#### Aim of the task:
Gather all lines with "nhầm" from the records.

#### Records supplied:
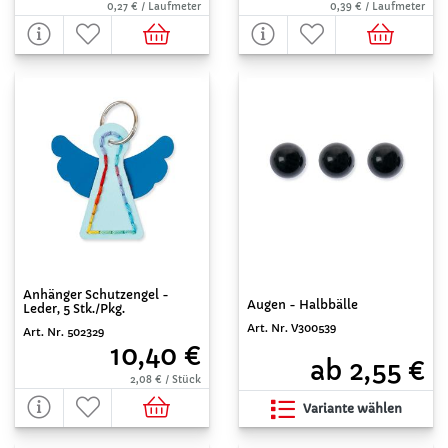
0,27 € / Laufmeter
0,39 € / Laufmeter
Anhänger Schutzengel -
Augen - Halbbälle
Leder, 5 Stk./Pkg.
Art. Nr. V300539
Art. Nr. 502329
10,40 €
ab 2,55 €
2,08 € / Stück
Variante wählen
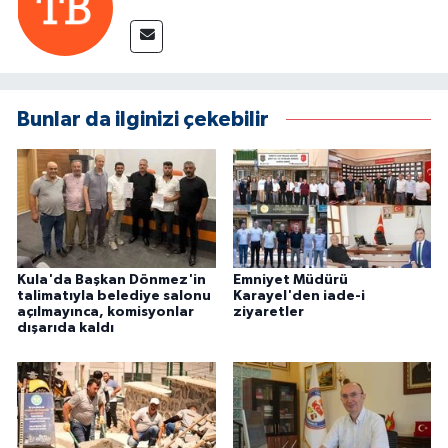
Bunlar da ilginizi çekebilir
Kula'da Başkan Dönmez'in
Emniyet Müdürü
talimatıyla belediye salonu
Karayel'den iade-i
açılmayınca, komisyonlar
ziyaretler
dışarıda kaldı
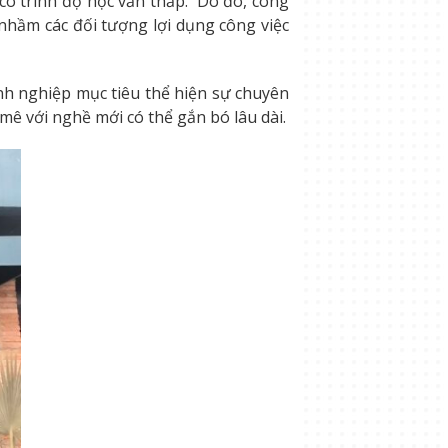
có trình độ học vấn thấp. Do đó, công
 nhầm các đối tượng lợi dụng công việc
nh nghiệp mục tiêu thể hiện sự chuyên
mê với nghề mới có thể gắn bó lâu dài.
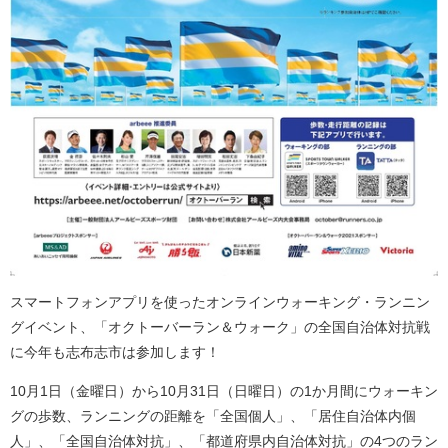
スマートフォンアプリを使ったオンラインウォーキング・ランニン
グイベント、「オクトーバーラン＆ウォーク」の全国自治体対抗戦
に今年も志布志市は参加します！
10月1日（金曜日）から10月31日（日曜日）の1か月間にウォーキン
グの歩数、ランニングの距離を「全国個人」、「居住自治体内個
人」、「全国自治体対抗」、「都道府県内自治体対抗」の4つのラン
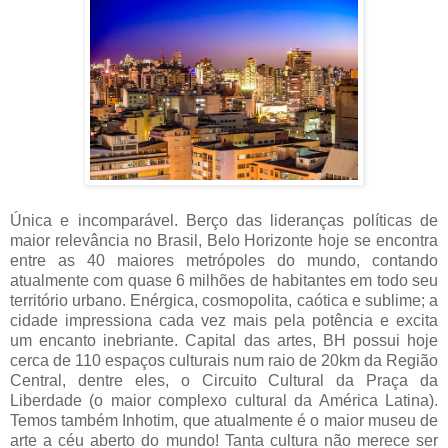
Única e incomparável. Berço das lideranças políticas de
maior relevância no Brasil, Belo Horizonte hoje se encontra
entre as 40 maiores metrópoles do mundo, contando
atualmente com quase 6 milhões de habitantes em todo seu
território urbano. Enérgica, cosmopolita, caótica e sublime; a
cidade impressiona cada vez mais pela potência e excita
um encanto inebriante. Capital das artes, BH possui hoje
cerca de 110 espaços culturais num raio de 20km da Região
Central, dentre eles, o Circuito Cultural da Praça da
Liberdade (o maior complexo cultural da América Latina).
Temos também Inhotim, que atualmente é o maior museu de
arte a céu aberto do mundo! Tanta cultura não merece ser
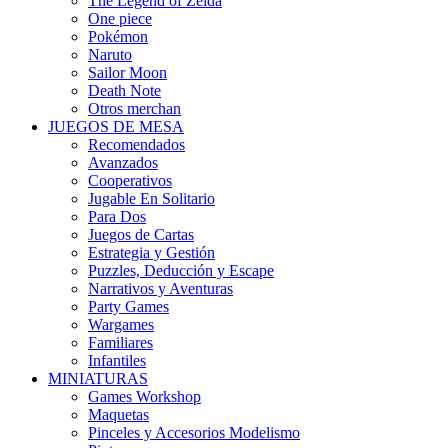
The Legend of Zelda
One piece
Pokémon
Naruto
Sailor Moon
Death Note
Otros merchan
JUEGOS DE MESA
Recomendados
Avanzados
Cooperativos
Jugable En Solitario
Para Dos
Juegos de Cartas
Estrategia y Gestión
Puzzles, Deducción y Escape
Narrativos y Aventuras
Party Games
Wargames
Familiares
Infantiles
MINIATURAS
Games Workshop
Maquetas
Pinceles y Accesorios Modelismo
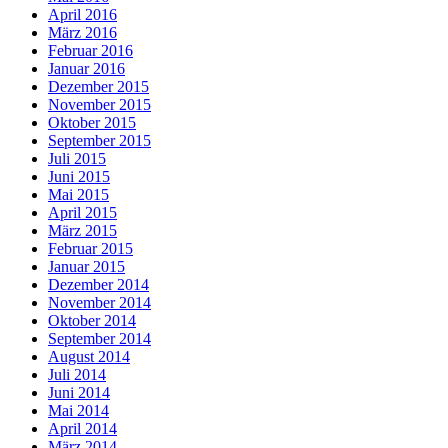
April 2016
März 2016
Februar 2016
Januar 2016
Dezember 2015
November 2015
Oktober 2015
September 2015
Juli 2015
Juni 2015
Mai 2015
April 2015
März 2015
Februar 2015
Januar 2015
Dezember 2014
November 2014
Oktober 2014
September 2014
August 2014
Juli 2014
Juni 2014
Mai 2014
April 2014
März 2014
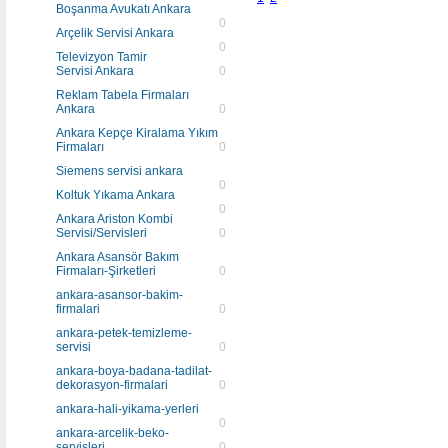
Boşanma Avukatı Ankara
0
Arçelik Servisi Ankara
0
Televizyon Tamir
Servisi Ankara
0
Reklam Tabela Firmaları
Ankara
0
Ankara Kepçe Kiralama Yıkım
Firmaları
0
Siemens servisi ankara
0
Koltuk Yıkama Ankara
0
Ankara Ariston Kombi
Servisi/Servisleri
0
Ankara Asansör Bakım
Firmaları-Şirketleri
0
ankara-asansor-bakim-
firmalari
0
ankara-petek-temizleme-
servisi
0
ankara-boya-badana-tadilat-
dekorasyon-firmalari
0
ankara-hali-yikama-yerleri
0
ankara-arcelik-beko-
servisleri
0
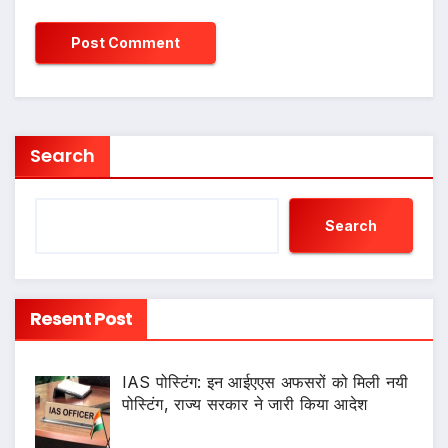
Search
Search
Resent Post
IAS पोस्टिंग: इन आईएएस अफसरों को मिली नयी
पोस्टिंग, राज्य सरकार ने जारी किया आदेश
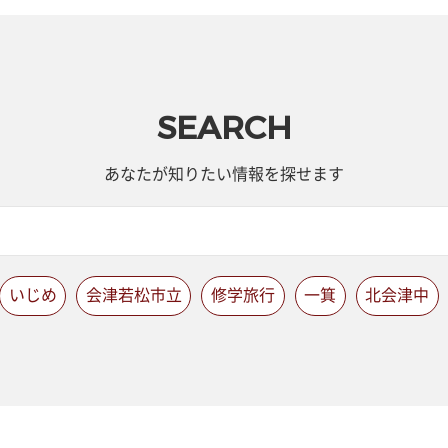
SEARCH
あなたが知りたい情報を探せます
いじめ
会津若松市立
修学旅行
一箕
北会津中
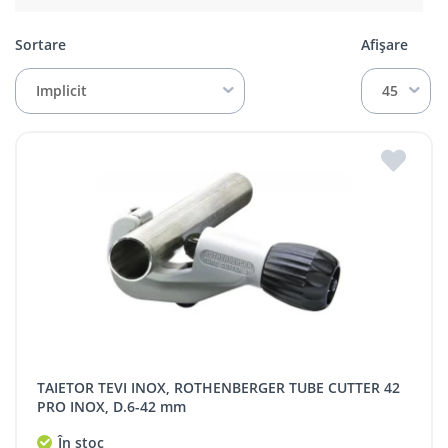
Sortare
Afișare
Implicit
45
TAIETOR TEVI INOX, ROTHENBERGER TUBE CUTTER 42
PRO INOX, D.6-42 mm
În stoc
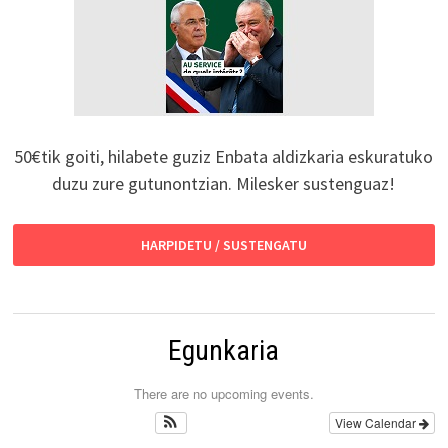
50€tik goiti, hilabete guziz Enbata aldizkaria eskuratuko
duzu zure gutunontzian. Milesker sustenguaz!
HARPIDETU / SUSTENGATU
Egunkaria
There are no upcoming events.
View Calendar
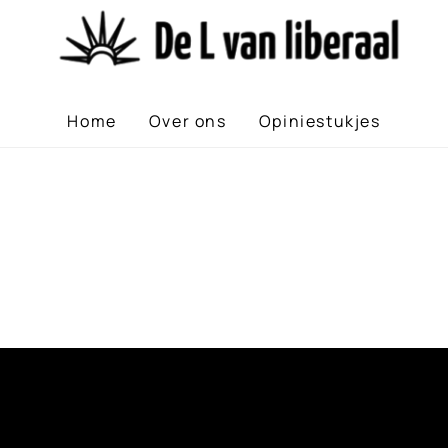
Home
Over ons
Opiniestukjes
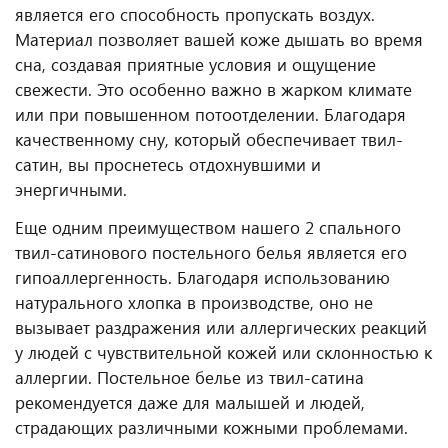
является его способность пропускать воздух.
Материал позволяет вашей коже дышать во время
сна, создавая приятные условия и ощущение
свежести. Это особенно важно в жарком климате
или при повышенном потоотделении. Благодаря
качественному сну, который обеспечивает твил-
сатин, вы проснетесь отдохнувшими и
энергичными.
Еще одним преимуществом нашего 2 спального
твил-сатинового постельного белья является его
гипоаллергенность. Благодаря использованию
натурального хлопка в производстве, оно не
вызывает раздражения или аллергических реакций
у людей с чувствительной кожей или склонностью к
аллергии. Постельное белье из твил-сатина
рекомендуется даже для малышей и людей,
страдающих различными кожными проблемами.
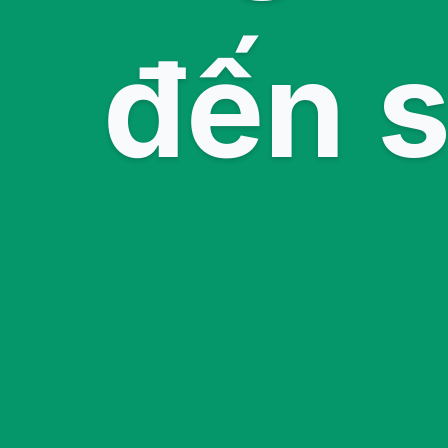
đến s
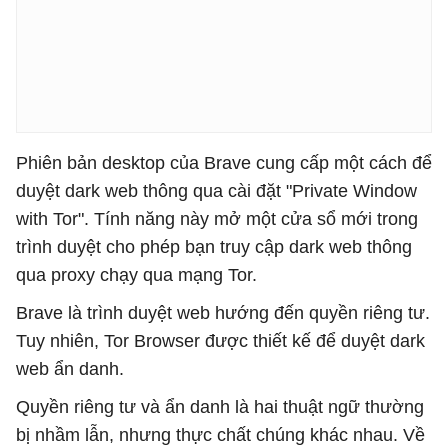
Phiên bản desktop của Brave cung cấp một cách để
duyệt dark web thông qua cài đặt "Private Window
with Tor". Tính năng này mở một cửa sổ mới trong
trình duyệt cho phép bạn truy cập dark web thông
qua proxy chạy qua mạng Tor.
Brave là trình duyệt web hướng đến quyền riêng tư.
Tuy nhiên, Tor Browser được thiết kế để duyệt dark
web ẩn danh.
Quyền riêng tư và ẩn danh là hai thuật ngữ thường
bị nhầm lẫn, nhưng thực chất chúng khác nhau. Về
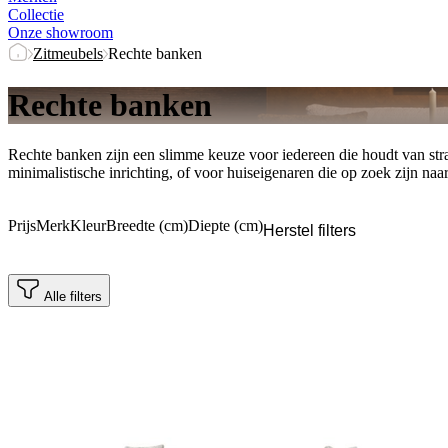
Collectie
Onze showroom
Zitmeubels
Rechte banken
Rechte banken
Rechte banken zijn een slimme keuze voor iedereen die houdt van strak
minimalistische inrichting, of voor huiseigenaren die op zoek zijn naa
Prijs
Merk
Kleur
Breedte (cm)
Diepte (cm)
Herstel filters
Alle filters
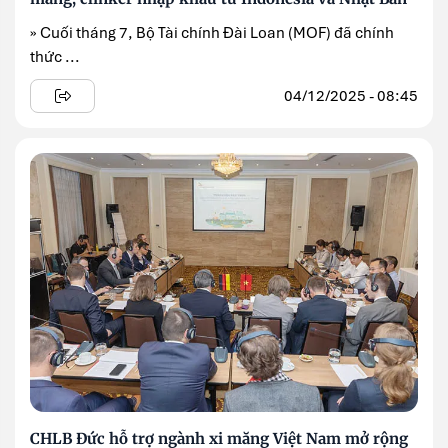
» Cuối tháng 7, Bộ Tài chính Đài Loan (MOF) đã chính
thức ...
04/12/2025 - 08:45
CHLB Đức hỗ trợ ngành xi măng Việt Nam mở rộng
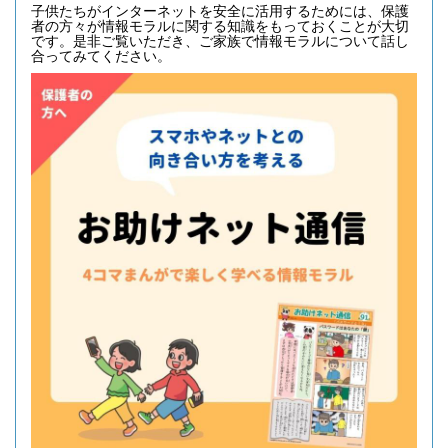
子供たちがインターネットを安全に活用するためには、保護
者の方々が情報モラルに関する知識をもっておくことが大切
です。是非ご覧いただき、ご家族で情報モラルについて話し
合ってみてください。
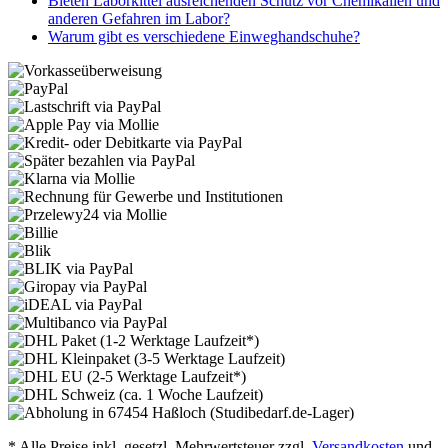
Bieten Laborkittel ausreichenden Schutz vor Chemikalien und
anderen Gefahren im Labor?
Warum gibt es verschiedene Einweghandschuhe?
* Alle Preise inkl. gesetzl. Mehrwertsteuer zzgl.
Versandkosten
und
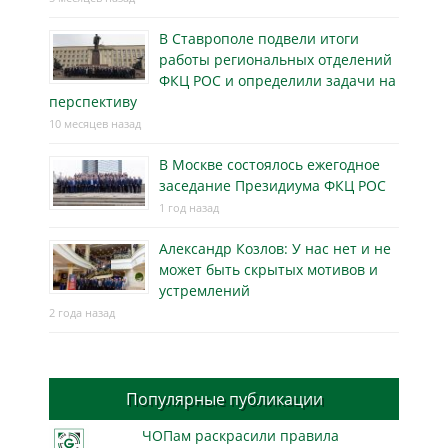
В Ставрополе подвели итоги
работы региональных отделений
ФКЦ РОС и определили задачи на
перспективу
10 месяцев назад
В Москве состоялось ежегодное
заседание Президиума ФКЦ РОС
1 год назад
Александр Козлов: У нас нет и не
может быть скрытых мотивов и
устремлений
2 года назад
Популярные публикации
ЧОПам раскрасили правила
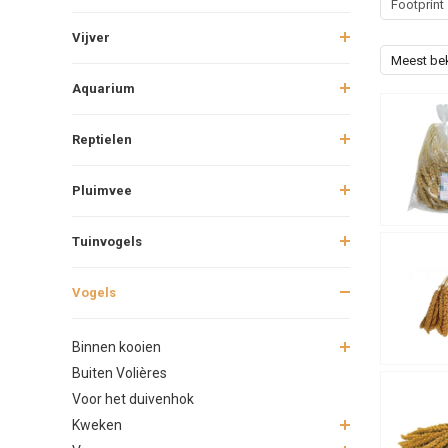
Footprint
Vijver
Meest be
Aquarium
Reptielen
Pluimvee
Tuinvogels
Vogels
Binnen kooien
Buiten Volières
Voor het duivenhok
Kweken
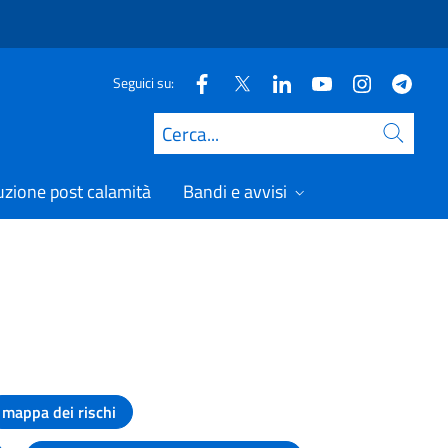
Seguici su:
Cerca
uzione post calamità
Bandi e avvisi
mappa dei rischi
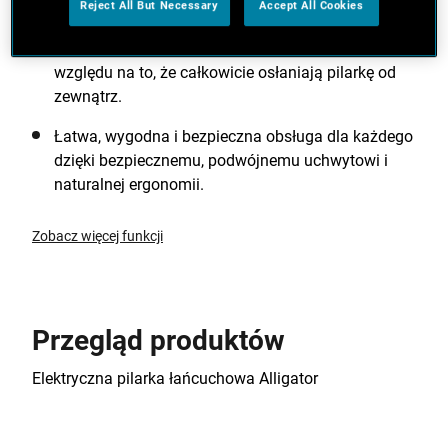
Reject All But Necessary
Accept All Cookies
Opatentowane szczęki zaciskowe zapewniają
maksymalne bezpieczeństwo użytkowania ze
względu na to, że całkowicie osłaniają pilarkę od
zewnątrz.
Łatwa, wygodna i bezpieczna obsługa dla każdego
dzięki bezpiecznemu, podwójnemu uchwytowi i
naturalnej ergonomii.
Zobacz więcej funkcji
Przegląd produktów
Elektryczna pilarka łańcuchowa Alligator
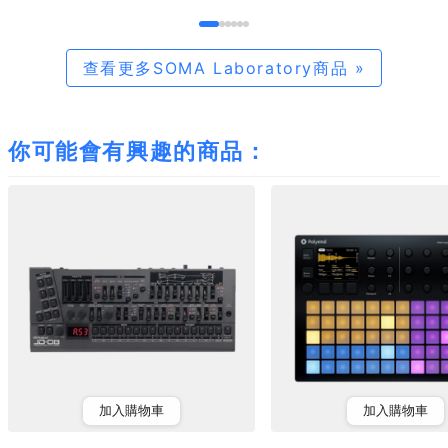
查看更多SOMA Laboratory商品 »
你可能會有興趣的商品：
加入購物車
加入購物車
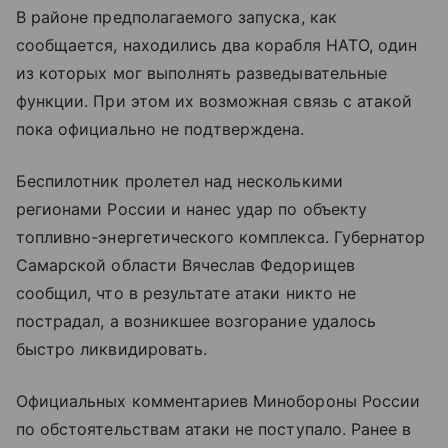
В районе предполагаемого запуска, как
сообщается, находились два корабля НАТО, один
из которых мог выполнять разведывательные
функции. При этом их возможная связь с атакой
пока официально не подтверждена.
Беспилотник пролетел над несколькими
регионами России и нанес удар по объекту
топливно-энергетического комплекса. Губернатор
Самарской области Вячеслав Федорищев
сообщил, что в результате атаки никто не
пострадал, а возникшее возгорание удалось
быстро ликвидировать.
Официальных комментариев Минобороны России
по обстоятельствам атаки не поступало. Ранее в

#### Solution for this task:
 nhầm các đối tượng lợi dụng công việc
bị nhầm lẫn, nhưng thực chất chúng khác nhau. Về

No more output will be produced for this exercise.